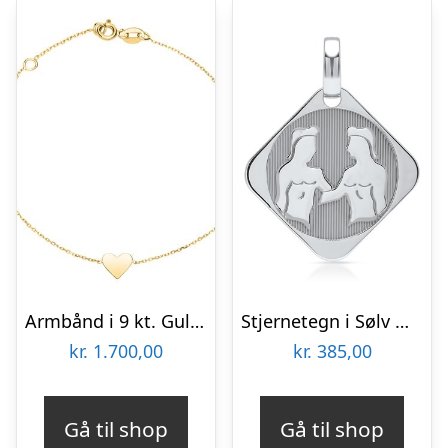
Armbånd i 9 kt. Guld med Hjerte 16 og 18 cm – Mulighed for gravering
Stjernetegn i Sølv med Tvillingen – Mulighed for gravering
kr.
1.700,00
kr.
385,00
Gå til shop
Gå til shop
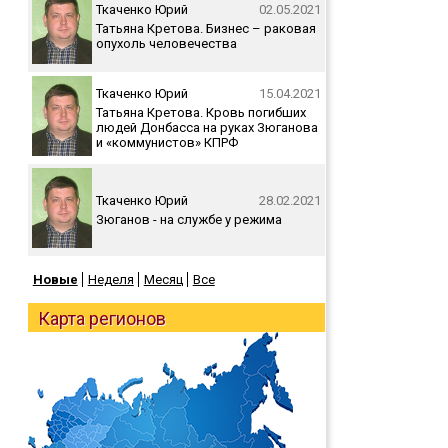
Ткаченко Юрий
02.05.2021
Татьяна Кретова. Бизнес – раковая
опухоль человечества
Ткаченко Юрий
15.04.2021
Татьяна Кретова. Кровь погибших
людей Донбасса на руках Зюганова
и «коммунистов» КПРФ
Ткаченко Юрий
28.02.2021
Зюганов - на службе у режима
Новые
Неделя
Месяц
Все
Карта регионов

§

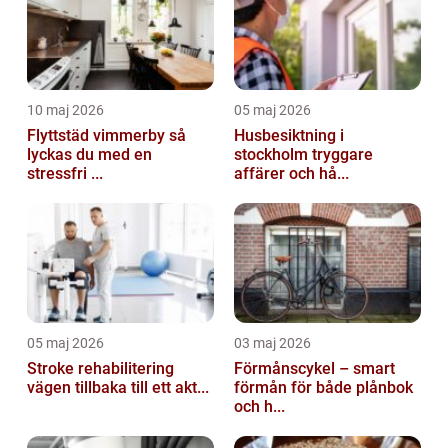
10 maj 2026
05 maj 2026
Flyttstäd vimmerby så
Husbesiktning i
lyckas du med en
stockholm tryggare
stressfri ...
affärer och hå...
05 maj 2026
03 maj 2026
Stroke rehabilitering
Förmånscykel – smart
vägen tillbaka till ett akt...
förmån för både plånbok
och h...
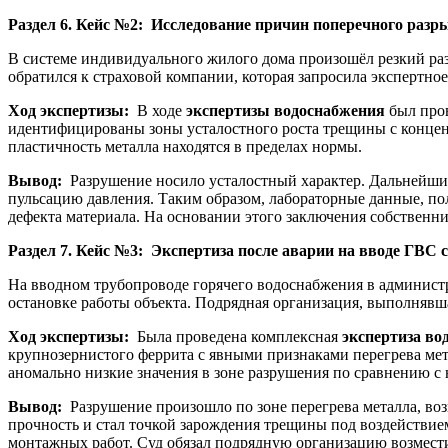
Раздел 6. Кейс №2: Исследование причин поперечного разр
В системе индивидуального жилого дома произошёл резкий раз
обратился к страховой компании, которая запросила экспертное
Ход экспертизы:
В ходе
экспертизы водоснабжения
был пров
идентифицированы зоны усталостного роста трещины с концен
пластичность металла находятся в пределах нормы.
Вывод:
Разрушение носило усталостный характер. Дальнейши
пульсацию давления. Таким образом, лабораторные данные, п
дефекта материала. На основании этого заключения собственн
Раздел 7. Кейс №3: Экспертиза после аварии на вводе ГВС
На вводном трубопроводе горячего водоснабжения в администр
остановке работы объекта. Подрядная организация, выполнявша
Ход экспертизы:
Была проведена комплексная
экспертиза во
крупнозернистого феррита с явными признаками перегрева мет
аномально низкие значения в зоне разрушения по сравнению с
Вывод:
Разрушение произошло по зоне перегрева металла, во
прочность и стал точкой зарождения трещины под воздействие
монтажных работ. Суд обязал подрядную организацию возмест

§

#### [Requirement]
Although the records above contain pictures, the copy should not; retype exactly the lines from the one containing "Armbånd i 9" through the one containing "Карта регионов".

#### [Response area]
Armbånd i 9 kt. Guld med Hjerte 16 og 18 cm – Mulighed for gravering
Stjernetegn i Sølv med Tvillingen – Mulighed for gravering
kr.
1.700,00
kr.
385,00
Gå til shop
Gå til shop
Ткаченко Юрий
02.05.2021
Татьяна Кретова. Бизнес – раковая
опухоль человечества
Ткаченко Юрий
15.04.2021
Татьяна Кретова. Кровь погибших
людей Донбасса на руках Зюганова
и «коммунистов» КПРФ
Ткаченко Юрий
28.02.2021
Зюганов - на службе у режима
Новые
Неделя
Месяц
Все
Карта регионов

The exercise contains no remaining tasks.